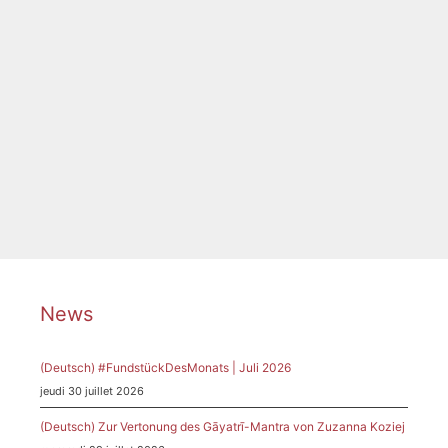
en Deutsch.
Catégories
News
Étiquettes
Darmstadt
,
Darmstädter Ferienkurse
,
Ferienkurse
,
Gründung
,
Interpretinnen
,
Juana Zimmermann
,
Komponistinnen
,
Protagonistinnen
,
Vortrag
News
(Deutsch) #FundstückDesMonats | Juli 2026
jeudi 30 juillet 2026
(Deutsch) Zur Vertonung des Gāyatrī-Mantra von Zuzanna Koziej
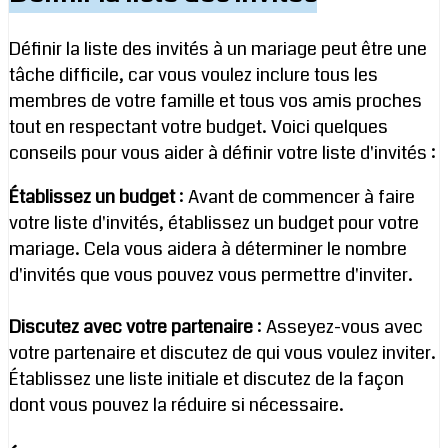
Définir la liste des invités à un mariage peut être une
tâche difficile, car vous voulez inclure tous les
membres de votre famille et tous vos amis proches
tout en respectant votre budget. Voici quelques
conseils pour vous aider à définir votre liste d'invités :
Établissez un budget
: Avant de commencer à faire
votre liste d'invités, établissez un budget pour votre
mariage. Cela vous aidera à déterminer le nombre
d'invités que vous pouvez vous permettre d'inviter.
Discutez avec votre partenaire
: Asseyez-vous avec
votre partenaire et discutez de qui vous voulez inviter.
Établissez une liste initiale et discutez de la façon
dont vous pouvez la réduire si nécessaire.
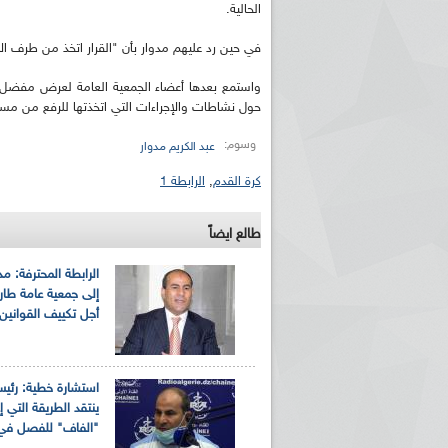
الحالية.
في حين رد عليهم مدوار بأن "القرار اتخذ من طرف الأ
واستمع بعدها أعضاء الجمعية العامة لعرض مفضل م
حول نشاطات والإجراءات التي اتخذتها للرفع من مست
وسوم:
عبد الكريم مدوار
كرة القدم
,
الرابطة 1
طالع ايضاً
الرابطة المحترفة: مد
إلى جمعية عامة طار
أجل تكييف القوانين
استشارة خطية: رئيس
ينتقد الطريقة التي إ
"الفاف" للفصل في.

○ ○ ○ ○

* _Task to complete_
Print the entries above exactly, taking out only the pictures.

* _Exercise result_
en Deutsch.
Catégories
News
Étiquettes
Darmstadt
,
Darmstädter Ferienkurse
,
Ferienkurse
,
Gründung
,
Interpretinnen
,
Juana Zimmermann
,
Komponistinnen
,
Protagonistinnen
,
Vortrag
News
(Deutsch) #FundstückDesMonats | Juli 2026
jeudi 30 juillet 2026
(Deutsch) Zur Vertonung des Gāyatrī-Mantra von Zuzanna Koziej
Définir la liste des invités à un mariage peut être une
tâche difficile, car vous voulez inclure tous les
membres de votre famille et tous vos amis proches
tout en respectant votre budget. Voici quelques
conseils pour vous aider à définir votre liste d'invités :
Établissez un budget
: Avant de commencer à faire
votre liste d'invités, établissez un budget pour votre
mariage. Cela vous aidera à déterminer le nombre
d'invités que vous pouvez vous permettre d'inviter.
Discutez avec votre partenaire
: Asseyez-vous avec
votre partenaire et discutez de qui vous voulez inviter.
Établissez une liste initiale et discutez de la façon
dont vous pouvez la réduire si nécessaire.
الحالية.
في حين رد عليهم مدوار بأن "القرار اتخذ من طرف الأ
واستمع بعدها أعضاء الجمعية العامة لعرض مفضل م
حول نشاطات والإجراءات التي اتخذتها للرفع من مست
وسوم:
عبد الكريم مدوار
كرة القدم
,
الرابطة 1
طالع ايضاً
الرابطة المحترفة: مد
إلى جمعية عامة طار
أجل تكييف القوانين
استشارة خطية: رئيس
ينتقد الطريقة التي إ
"الفاف" للفصل في.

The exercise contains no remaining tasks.